Brachyhypopomus 属の雄は雌を惹きつけるため、連続した電気的なうなり信号を生成する。雌は大型の雄が生成する振幅の大きな信号を好む。雌が電気的コミュニケーションに全エネルギーの3%しか消費しないのに対し、雄はこの行動により11-22%を消費している。雄が費やすエネルギーは概日リズムに従って変動し、繁殖が行われる夜間には多く、それ以外の時間には少なくなる[26]。
捕食回避行動
[編集]デンキナマズは隠れ家から他種を追い払うためによく放電するが、同種間では放電はほぼ行わず、口を開けての儀式的な闘争や噛み付きによって決着をつける[27]。
Hypopomidae科の放電パターンは、デンキウナギが電気定位に用いる低電圧の放電パターンに類似しており、これは強電気魚であるデンキウナギへのベイツ型擬態であると考えられる[28]。

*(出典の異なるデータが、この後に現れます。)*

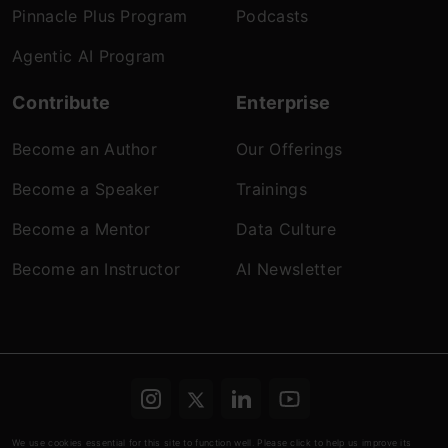
Pinnacle Plus Program
Podcasts
Agentic AI Program
Contribute
Enterprise
Become an Author
Our Offerings
Become a Speaker
Trainings
Become a Mentor
Data Culture
Become an Instructor
AI Newsletter
Terms & conditions
Refund Policy
Privacy
We use cookies essential for this site to function well. Please click to help us improve its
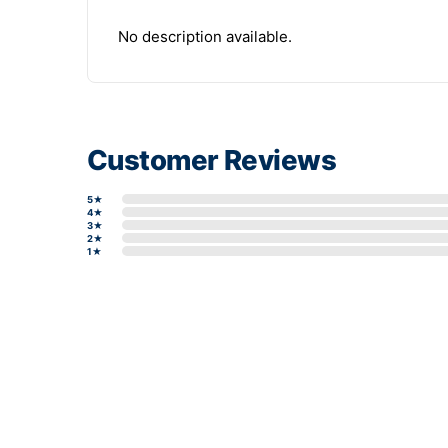
No description available.
Customer Reviews
5★
4★
3★
2★
1★
Write a review form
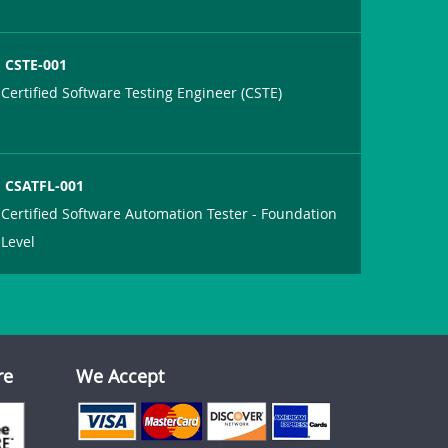
CSTE-001
Certified Software Testing Engineer (CSTE)
CSATFL-001
Certified Software Automation Tester - Foundation
Level
re
We Accept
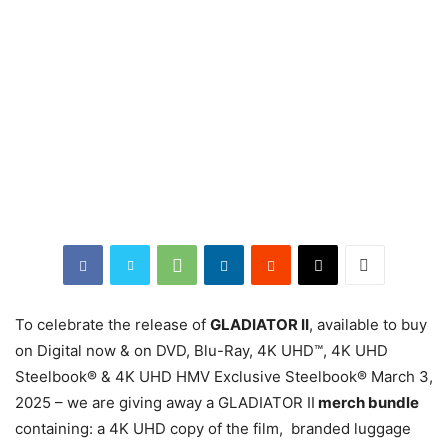
To celebrate the release of
GLADIATOR II
, available to buy
on Digital now & on DVD, Blu-Ray, 4K UHD™, 4K UHD
Steelbook® & 4K UHD HMV Exclusive Steelbook® March 3,
2025 – we are giving away a GLADIATOR II
merch bundle
containing: a 4K UHD copy of the film, branded luggage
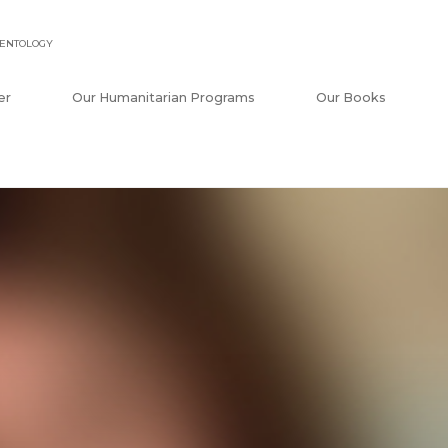
IENTOLOGY
er
Our Humanitarian Programs
Our Books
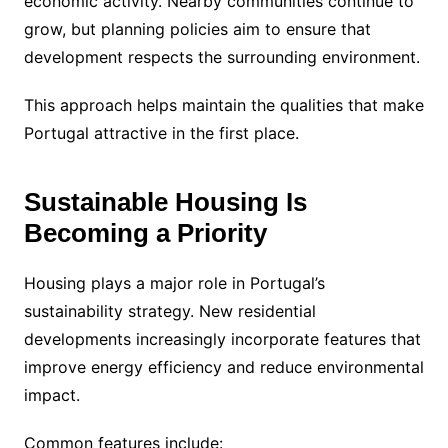
economic activity. Nearby communities continue to
grow, but planning policies aim to ensure that
development respects the surrounding environment.
This approach helps maintain the qualities that make
Portugal attractive in the first place.
Sustainable Housing Is
Becoming a Priority
Housing plays a major role in Portugal’s
sustainability strategy. New residential
developments increasingly incorporate features that
improve energy efficiency and reduce environmental
impact.
Common features include:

弱電気魚を捕食する魚には、獲物の放電を"盗聴"するものがおり[29]、例えばアフリカナマズ (Clarias gariepinus) が弱電気魚の Marcusenius macrolepidotus を捕食する際にこの方法を用いる[30]。これにより獲物は、より検出の難しい複雑で周波数の高い信号を発達させるという進化的軍拡競走が生じている[31]。
混信回避行動
[編集]電気魚同士が接近すると何らかの電気的干渉が生じるという考えは1950年代からあり、1963年にEigenmannia 属において混信回避行動が発見された[32]。二個体の魚が接近すると電場が干渉し、互いの周波数の差に等しい周波数のうなりが生じる[33]。低周波数のうなりに曝された魚は、相手の周波数が高ければ自分の周波数を下げ、低ければその逆、という混信回避行動を取る[32][25]。1975年にWalter Heiligenbergはジムナーカスにおいても似た行動を発見し、これはアフリカと南アメリカの電気魚間での収斂進化のさらなる一例となった[34]。この2グループの混信回避行動は情報処理メカニズムや行動パターンの点から見てもほぼ同一である[35]。